This election year brings another major short- and long-term domestic policy funding challenge for an incoming president and Congress. Though not on the
DON MARSH, EDITOR
This election year brings another major short- and long-term domestic policy funding challenge for an incoming president and Congress. Though not on the scale of 2004’s proposed Social Security reform, the 2008 challenge centers on a need over the next 50 years to double, at minimum, federal and state governments’ annual investment in highway, transit and passenger rail systems.
That challenge was outlined in a report, Transportation for Tomorrow, from the National Surface Transportation Policy and Review Study Commission. Created by the SAFETEA transportation legislation covering 2004-09, the commission seeks to provide a blueprint of how future infrastructure needs can best be met. According to the North American Concrete Alliance (NACA), commission members suggest a federal gasoline tax increase up to 40 cents per gallon, phased in over the next five years at 5 to 8 cents annually, then rising every year following, while being indexed for inflation. The current federal gasoline tax, 18.4 cents per gallon, was last raised (4.3 cents) in 1993. NACA also cites the commission’s call for a federal/state/local government and private sector investment of $225 billion-$340 billion over the next 50 years; plus, a streamlining of more than 100 current federal transportation programs to 10 area-focused programs under the National Surface Transportation Commission.
Other federal construction interests also weighed in on Transportation for Tomorrow. Noted National Stone, Sand & Gravel Association (NSSGA) Reauthorization Task Force Chairman Michael Stanczak (Hanson Material Service), The commission report reflects many of [our] recommendations. This includes the need for a new vision of transportation in the 21st Century, a multi-modal system that employs technological advances to increase efficiency of the system and the need for more research to continue advances to ease the congestion clogging our urban areas and imposing increasing costs in time and wasted fuels.
Of particular importance to the aggregates industry are report conclusions focusing on improved coordination between states and metropolitan areas on transportation and land use to meet congestion relief and other goals. Such coordination will include planning and permitting provisions to ensure availability of local aggregate resources for road and highway improvements.
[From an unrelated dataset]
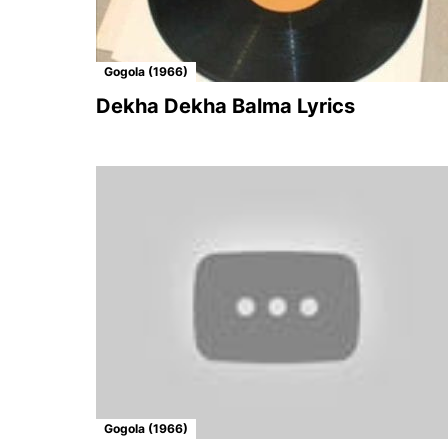
Gogola (1966)
Dekha Dekha Balma Lyrics
Gogola (1966)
NSSGA believes no financing options should be off the table Û from increasing the fuel user fee to increased tolling, public private partnerships, and new ideas like a carbon tax directed to transportation infrastructure.
The Association of Equipment Manufacturers (AEM) urges Congress to carefully study the report recommendations as deliberations begin for September 2009-targeted transportation funding reauthorization. A vital infrastructure is an integral part of our daily lives at work and leisure. It is clear that we have enormous infrastructure repair and maintenance needs, and we encourage Congress and the Administration to consider all options recommended by the Commission during highway bill reauthorization, said Association of Equipment Manufacturers Chairman Glen Tellock (Manitowoc Co.).
As the protracted (Oct. 2003-July 2005) SAFETEA development proved, highway bill reauthorization has become more complicated, while funding needs have escalated sharply. Members of the Concrete Alliance, NSSGA, AEM and allied groups advancing federal construction investment have their work cut out for promoting a SAFETEA successor. While they might not be able to advance all the funding mechanisms outlined in Transportation for Tomorrow, they are in a better position than the Social Security reform advocates of 2005. Good, safe transportation is a more tangible talking point than a trust fund that might face insolvency three or four decades down the road.